The impact of crime on society cannot be overstated.
Crime directly impacts its victims. Did you know:
- Each year thousands of Texans are the victims of crime at the hands of others?
- 22 percent of Houstonians are “very worried about crime?” (Klineberg)
- Texas is ranked number seven (7) in the number of crimes per 100,000 people? (U.S. Bureau of Justice 2004)
- In 2007 nearly 492 out of every 100,000 people in Harris County were the victim of a violent crime? (U.S. Department of Justice)
Crime affects our community. Did you know:
- Nationally, it is estimated that the tangible costs (physical and mental health costs, loss of income, property damage) of victimization amount to more than $17 billion, and when intangible costs (such as reduced quality of life and pain and suffering) are taken into effect, this number climbs to more than $330 billion annually? (American Journal of Public Health, 2008)
- Victims of violent crime often experience an adversarial justice system and few social supports? (OVCTTC, 2008)
- Approximately 1 in 28 children in the United States is impacted by the incarceration of a parent? (Pew Charitable Trusts 2010)
- Families with loved ones imprisoned experience a higher incidence of poverty and homelessness? And, as a result of emotional issues such as shame and loss, one in ten children of incarcerated parents will be incarcerated later in life. (Community Action Network 2009)
Incarceration and Recidivism* Rates of Offenders Impact Us All. Did you know:
- The United States, home of 5 percent of the world’s population, holds 25 percent of the world’s prisoners? (New York Times, 2008)
- One out of every 140 U.S. residents is in jail or prison, and Texas holds approximately 154,000 prisoners each year—50 percent of whom are incarcerated for violent crimes? In fact, the rate of incarceration in Texas is 51 percent higher than the national average. (Texas Criminal Justice Coalition, 2009)
- Each year, some 70,000 of these offenders are released back into Texas, and more than 15,000 are released into the Houston area? (Texas Criminal Justice Coalition, 2009)
- Offenders are most likely to return to their county of conviction upon release from prison. In 2010, the number of offenders released from TDCJ whose county of conviction was Dallas or Tarrant was 12,797. That number was nearly 5,000 in Bexar County (San Antonio), and nearly 3,000 in Travis County (Austin). (TDCJ Annual Report, 2010)

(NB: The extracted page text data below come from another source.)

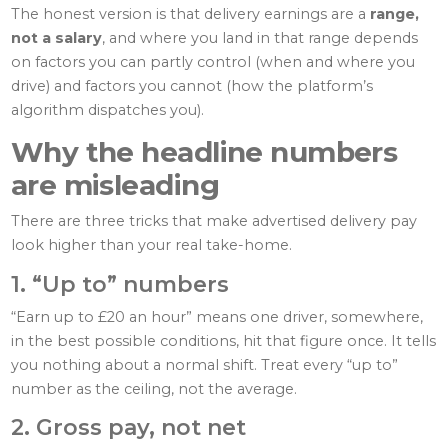
The honest version is that delivery earnings are a
range,
not a salary
, and where you land in that range depends
on factors you can partly control (when and where you
drive) and factors you cannot (how the platform’s
algorithm dispatches you).
Why the headline numbers
are misleading
There are three tricks that make advertised delivery pay
look higher than your real take-home.
1. “Up to” numbers
“Earn up to £20 an hour” means one driver, somewhere,
in the best possible conditions, hit that figure once. It tells
you nothing about a normal shift. Treat every “up to”
number as the ceiling, not the average.
2. Gross pay, not net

- Individuals who have been incarcerated face a multitude of challenges upon their release—including difficulty finding employment, a lack of family and social support, and substance abuse issues—that often-times lead to re-offending behaviors?
- In 2007, states spent more than $49 billion on corrections, and that in Texas, this number has gone from $850 million in 1990 to $2.96 billion in 2008? (Pew Charitable Trusts 2008)

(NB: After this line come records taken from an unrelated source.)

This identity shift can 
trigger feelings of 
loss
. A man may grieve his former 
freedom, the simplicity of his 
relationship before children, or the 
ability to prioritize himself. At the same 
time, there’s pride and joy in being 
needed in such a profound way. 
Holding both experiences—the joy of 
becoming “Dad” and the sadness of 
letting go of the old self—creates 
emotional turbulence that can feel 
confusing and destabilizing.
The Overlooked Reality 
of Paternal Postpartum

- The state of Texas estimates the cost of incarceration alone to be $18,031 per year for each inmate in the prison system? The average term of incarceration is 5 years. So, the average cost per inmate for a term of incarceration is $90,155. (Texas Public Policy Foundation, February 2011)
The Youth in our Juvenile Justice System Need our Help. Did you know?
- In Texas, approximately 140,000 youth are arrested annually - 80,000 of whom are referred to the probation system? (Texas Public Policy Foundation, 2011)
- Taxpayers and victims will incur an estimated $2 million dollars for each young person who becomes a career criminal? (Texas Public Policy Foundation, February 2011)
- Research shows that incarceration is less effective than evidence-based juvenile probation programs?
- Every youth redirected from Texas Youth Commission (TYC) saves taxpayers about $80,000 a year? (Texas Public Policy Foundation, May 2010)
*An offender is considered to have recidivated if, after release from prison, he/she commits a new crime or violates the term of his/her parole within 3 years and is re-incarcerated.
Is a program that reduces recidivism cost effective?
- The average cost of re-incarcerating an offender is approximately $90,000.
- The average cost of the Bridges To Life program in 2014 was below $210 per offender.
BTL can be considered what is now termed a “justice reinvestment” program, since the BTL program uses “data-driven, fiscally responsible policies and practices to increase public safety and reduce recidivism and corrections spending.” (The Council of State Governments, The Pew Center on the States, and the Public Welfare Foundation, 2010).